Review of One Last Dance

Pretending to Pretend
7 July 2010
Warning: Spoilers
This business of folded narrative is never so poignant as when the situations of real life are layered into a film. If you come to this just for the fictitious thread and literal presentation, you will be disappointed. It just doesn't have juice. We have an hour and a half of repetitious angst with no change, no new angles. Things just plod.

There is some nice dancing by extras playing the troupe and these sections are lighted creatively. When we see the three main characters, they are dance-acting, showing emotion associated with the story.

But if you encompass the whole, and allow for three layers (the real life of the actors, the story of the movie and the "story" in the dance), then you have something so endearing it hurts.

We have Swayze and his wife. They met as teens in his mother's dance studio, married and have lived a partnership within the context of dance. They clearly love each other, and do so within a physical language that is partly public, but which has decades of secret motions, seeded and harvested.

After a long marriage, she decides to make a film. It is a valentine for her man. It is a celebration of a relationship in dance. It is — I believe — to satisfy the desire to perform their love, not so that anyone need see it, but because the private intercourse demands it.

So what does she do? She writes a story about aging dancers, estranged lovers who have conflated their fears and desires for dancing with their fears and desires for each other. As they dance, they reconnect in the love.

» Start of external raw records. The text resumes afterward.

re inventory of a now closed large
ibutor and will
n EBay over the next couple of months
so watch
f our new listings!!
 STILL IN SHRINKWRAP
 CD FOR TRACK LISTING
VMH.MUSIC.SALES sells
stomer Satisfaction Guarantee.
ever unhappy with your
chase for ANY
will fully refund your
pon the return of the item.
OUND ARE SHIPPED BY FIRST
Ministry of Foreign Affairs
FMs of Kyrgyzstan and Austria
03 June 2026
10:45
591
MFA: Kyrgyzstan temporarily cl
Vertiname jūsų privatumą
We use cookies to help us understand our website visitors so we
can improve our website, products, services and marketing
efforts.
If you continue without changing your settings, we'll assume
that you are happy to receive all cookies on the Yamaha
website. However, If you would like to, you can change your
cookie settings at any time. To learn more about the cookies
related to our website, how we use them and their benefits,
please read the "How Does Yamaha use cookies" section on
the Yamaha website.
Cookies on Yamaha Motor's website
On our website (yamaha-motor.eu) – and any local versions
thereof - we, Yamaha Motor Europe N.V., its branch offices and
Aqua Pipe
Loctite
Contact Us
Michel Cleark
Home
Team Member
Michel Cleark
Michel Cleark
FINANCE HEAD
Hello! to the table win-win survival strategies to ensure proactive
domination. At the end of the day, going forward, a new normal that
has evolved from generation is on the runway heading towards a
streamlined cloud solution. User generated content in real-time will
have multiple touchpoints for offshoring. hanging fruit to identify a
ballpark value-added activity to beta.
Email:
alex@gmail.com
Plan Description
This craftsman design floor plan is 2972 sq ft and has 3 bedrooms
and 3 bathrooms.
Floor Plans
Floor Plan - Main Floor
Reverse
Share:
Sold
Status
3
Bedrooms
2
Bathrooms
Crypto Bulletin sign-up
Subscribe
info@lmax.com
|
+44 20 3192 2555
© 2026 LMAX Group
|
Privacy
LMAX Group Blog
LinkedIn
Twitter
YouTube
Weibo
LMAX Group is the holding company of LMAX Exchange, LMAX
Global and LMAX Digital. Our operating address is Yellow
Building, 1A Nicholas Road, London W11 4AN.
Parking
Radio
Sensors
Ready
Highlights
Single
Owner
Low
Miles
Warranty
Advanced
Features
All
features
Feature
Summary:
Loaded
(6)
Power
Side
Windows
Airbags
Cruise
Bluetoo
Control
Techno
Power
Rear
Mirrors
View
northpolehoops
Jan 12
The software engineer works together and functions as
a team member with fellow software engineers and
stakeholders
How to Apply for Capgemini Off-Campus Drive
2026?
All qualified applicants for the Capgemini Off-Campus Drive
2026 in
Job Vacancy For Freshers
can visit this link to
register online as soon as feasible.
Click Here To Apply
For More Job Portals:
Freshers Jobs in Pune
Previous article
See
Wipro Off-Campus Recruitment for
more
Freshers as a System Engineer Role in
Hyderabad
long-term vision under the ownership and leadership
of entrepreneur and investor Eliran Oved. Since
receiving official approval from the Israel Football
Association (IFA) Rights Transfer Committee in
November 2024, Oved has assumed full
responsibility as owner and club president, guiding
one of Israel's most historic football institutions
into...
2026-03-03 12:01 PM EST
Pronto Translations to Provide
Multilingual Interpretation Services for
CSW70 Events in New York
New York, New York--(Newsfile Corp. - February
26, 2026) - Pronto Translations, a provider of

The name of the difficult dance they are revisiting is heavily named "Without a Word." It is a simple, pure, lovely idea, and it touched me deeply. The idea.

These are not good actors. They are good dancers but not great ones. Many scenes have them pretending to be better dances than they actually are but hobbled by age so the moves are more clumsy than they can achieve. It is a strange acting challenge and I suggest the movie has merits on this score alone.

It also is an entry in my list of films where the director is in love with the main actor. Usually, it is an older man and a hypnotically beautiful younger woman in the early, obsessive stages of romance. This is quite, quite different.

Ted's Evaluation -- 3 of 3: Worth watching.